Homelessness is not OK. No one thinks so. The general public often thinks of individuals experiencing homelessness as “someone else.” But they are community members right among us. They are moms and dads, aunts and uncles, friends and coworkers, or sons and daughters of the people we know. Homelessness is not a choice most people make as a way of life. With the help of the Oshkosh Area Community Foundation, programs, services and facilities are at the forefront of the fight to end homelessness in our communities.

In January, COTS, Inc. with programs and services in the continuum to end homelessness, is opening what will eventually be an Oshkosh based 40-bed facility, which was purchased by the Foundation. Residents must apply to live at COTS. The residents come from a variety of referral services, such as The Christine Ann Domestic Abuse Center, Day by Day Warming Shelter, treatment programs, or self-referral.

COTS is a program as much as it is a home with a focus on four elements to achieve stability: housing, education, employment and well-being which includes health and social connections.

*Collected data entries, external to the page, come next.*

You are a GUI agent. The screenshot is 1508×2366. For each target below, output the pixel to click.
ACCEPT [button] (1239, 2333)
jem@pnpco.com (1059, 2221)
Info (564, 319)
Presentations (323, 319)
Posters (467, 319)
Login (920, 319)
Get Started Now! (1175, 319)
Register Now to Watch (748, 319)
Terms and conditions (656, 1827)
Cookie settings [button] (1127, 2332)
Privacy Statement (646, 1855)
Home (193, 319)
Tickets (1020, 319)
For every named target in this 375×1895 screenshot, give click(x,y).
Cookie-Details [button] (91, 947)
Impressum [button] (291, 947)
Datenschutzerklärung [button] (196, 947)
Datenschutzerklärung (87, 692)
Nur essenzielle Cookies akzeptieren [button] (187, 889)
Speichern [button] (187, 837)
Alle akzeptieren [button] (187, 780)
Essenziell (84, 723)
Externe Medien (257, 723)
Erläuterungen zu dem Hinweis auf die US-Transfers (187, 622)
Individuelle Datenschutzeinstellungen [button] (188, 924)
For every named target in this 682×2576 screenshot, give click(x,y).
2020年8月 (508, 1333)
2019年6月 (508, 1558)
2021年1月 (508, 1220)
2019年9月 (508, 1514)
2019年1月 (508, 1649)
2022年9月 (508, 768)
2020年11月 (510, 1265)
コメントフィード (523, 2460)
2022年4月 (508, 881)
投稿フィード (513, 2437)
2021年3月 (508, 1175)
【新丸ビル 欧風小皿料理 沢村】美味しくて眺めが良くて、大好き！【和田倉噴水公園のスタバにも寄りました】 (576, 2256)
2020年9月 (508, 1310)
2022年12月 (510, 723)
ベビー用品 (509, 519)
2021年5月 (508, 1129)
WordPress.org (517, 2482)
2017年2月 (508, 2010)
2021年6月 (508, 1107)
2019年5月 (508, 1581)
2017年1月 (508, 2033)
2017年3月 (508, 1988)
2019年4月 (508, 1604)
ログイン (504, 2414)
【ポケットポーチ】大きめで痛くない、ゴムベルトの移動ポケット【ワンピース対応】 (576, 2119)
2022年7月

Cindy Sahotsky, Executive Director notes, “Everyone needs these elements in their life, but individuals who get derailed with a trauma or crisis and are not able to resolve it may become homeless. If affects their well-being.”

The road is not necessarily an easy one. Individuals must apply to the program and when they enter it, they commit to a drug, alcohol and crime-free life, to paying the program fees and working in cooperation with the program service coordinator. “As long as they are improving their situation, they can stay in the program for up to two years,” states Sahotsky. “We are the family that comes around them and wraps them in services they need to get their life back.”

Deputy Director Candice Lane will oversee the operations at the new facility in Oshkosh. She knows from her experience with the Appleton Shelter, that there is often more than one barrier for people struggling with homelessness. “Our community is so rich in resources addressing a variety of issues, so we don’t want to take away from the other programs and services. We serve as a one stop shop, so one person is a centralized point of contact for them. Even as we work with individuals, we can identify when they have an issue, that they may not even recognize.

Sahotsky adds, “We’ve had hundreds of people who enter the program, and think, ‘I’m only going to be here for 30 days and then I’m out.’ But when we start working with them and they start the work in the program they stay. We are helping people reinvest in the community once we help get them stabilized. They become a benefit to the community. We are rebuilding someone’s life.”

The assistance doesn’t end after the two year stay at the COTS residence. The staff remain in close contact with the residents up to three years after they leave. Sahotsky goes on to say, “We spend a lot of time exit planning, and safety planning, to make sure they have what they need when they leave us.”

The COTS facility is a transitional shelter, a bridge out of crisis care. Residents can come and go as they need to. It’s their home. There is staff to help, and they have a model of ‘reach one, teach one’ which relies on the organic support the residents give each other. There is a core group of classes and programming which are required, and sometimes the residents suggest class ideas that staff haven’t thought of.

The success rate of COTS is impressive, as 90% of the individuals who go through the program, and then leave, maintain their own housing. “Our focus,” says Sahotsky, “is that we don’t want to see people have to come back through the system.”

With the purchase of the 40-bed residence facility, the Foundation is taking another significant step in the fight to end homelessness in the area.